Dans ce voyage, elle a -brillantissime- un langage oral et gestuel d’une fabuleuse qualité; elle évoque avec énergie et avec une grande exigence (mais très simplement) cette Cassandre Archambaut, qui parle pour mieux se reconstruire, de ses joies et de ses doutes, dans une sorte de voyage intérieur. De ceux que l’on fait quand on s’endort, où tout se mélange, le passé et le présent, le rêve et le réel, l’ici et l’ailleurs. Comme dans un essai pour vivre au moins mal, une époque dure ou qui, du moins, nous paraît dure : celle où l’extrême droite n’en finit pas de passer le bout de son nez menteur à la Pinocchio, celle des twits permanents de Donald Trump, de la guerre en Syrie,  et des réfugiés et migrants… Il y a dans ce texte comme de la nostalgie dans l’air, celle d’une époque où l’on communiquait moins vite mais peut-être mieux, et où, en tout cas, on prenait le temps d’écrire et de parler.

Manon  Kneusé, bien dirigée, nous fait partager une heure durant la solitude mais aussi toute la sensibilité et l’intelligence de cette Cassandre Archambault qu’on a l’impression de connaître. Elle parle ainsi de sa conception un été quand ses parents étaient en Grèce : «Cassandre. Une idée de mes parents, pour rire, en hommage à la crique, un clin d’œil à l’été. Imparfait. C’était à la fin du siècle passé. La Grèce était un pays bleu et blanc. Mes parents, jeunes, beaux, insouciants, avaient pris un vol charter Paris-Athènes, portant dans leurs bagages en cabine des flacons de plus cent-cinquante centilitres, des bombes aérosol, des épingles à nourrice, plein de ciseaux à ongles et de couteaux suisses, un harpon gros calibre pour chasser le mérou, et ils passaient tout ça, tranquilles. »  (…) « L’avion charter décollait avec six heures de retard, le pas cher avait un prix : le temps. On était patients. On ne comptait pas les heures, on n’avait pas de réseau, pas de téléphone intelligent. Tellement bien déconnectés, qu’on ne savait même pas qu’on l’était. »

Elle parle de Paris et de tous les ailleurs qu’elle a connus, de ce qui la relie aux autres mais aussi du Temps : son passé personnel, et le futur, et on n’est alors pas loin d’une quête existentielle: «Je m’appelle Cassandre Archambault, je fais un mètre quatre-vingt-un. Est-ce qu’un jour, j’aurai une touffe blanche, là ? Voir ce que deviennent mes poils pubiens, j’aimerais bien. Et mon triangle équilatéral, qu’est-ce qu’il deviendra ? J’aimerais bien voir ça. Avoir le temps de ça.

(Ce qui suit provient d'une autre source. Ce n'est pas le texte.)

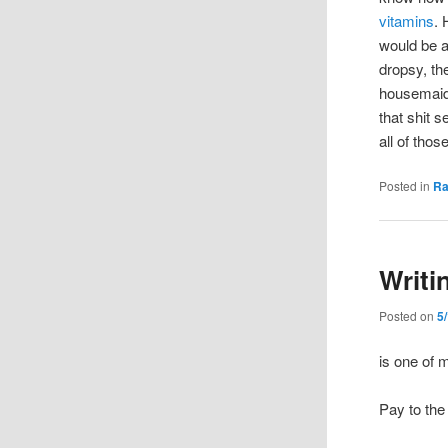
vitamins
.
would be a
dropsy, th
housemaid’
that shit s
all of thos
Posted in
R
Writi
Posted on
5
is one of 
Pay to the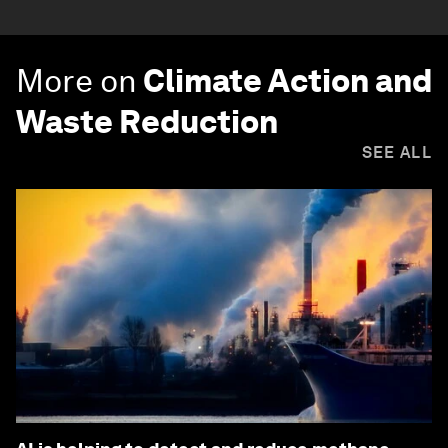
More on
Climate Action and
Waste Reduction
SEE ALL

Et cela va parfois jusqu’au délire : « Je vais lever une armée. Je vais conquérir la terre. Je vais déclarer la paix. Je vais être la première. La première femme impérialiste. La première femme expansionniste. (… )  Je m’appelle Cassandre Archambault, je vais me coucher. Et y’ a pas intérêt à me réveiller, derrière moi, y’a une armée. »

 On ne peut tout citer mais, si vous êtes en ce moment en Avignon, ne ratez pas ce spectacle : sans aucun doute un des meilleurs solos de cette année, à la fois par la qualité d’un texte poétique, et servi par une comédienne exceptionnelle. Vue juste après ce bavard et médiocre Ovni(s) dan le in, cette performance fait un bien fou! On se dit, une fois de plus, que le théâtre, cela peut être aussi ce genre de petit bijou, généreux et sans prétention, comme celui-là…

Philippe du Vignal

Théâtre des Halles, rue du Roi René, Avignon, jusqu’au 29 juillet à 17h.T. : 04 32 76 24 51.

Le 18 octobre,  à Cesson Sévigné (Ile-et-Vilaine) .
Le 8 février, Théâtre Jean Vilar, Suresnes ( Hauts-de-Seine).
Et du 2 au 28 février, Théâtre du Rond-Point, Paris VIIIème.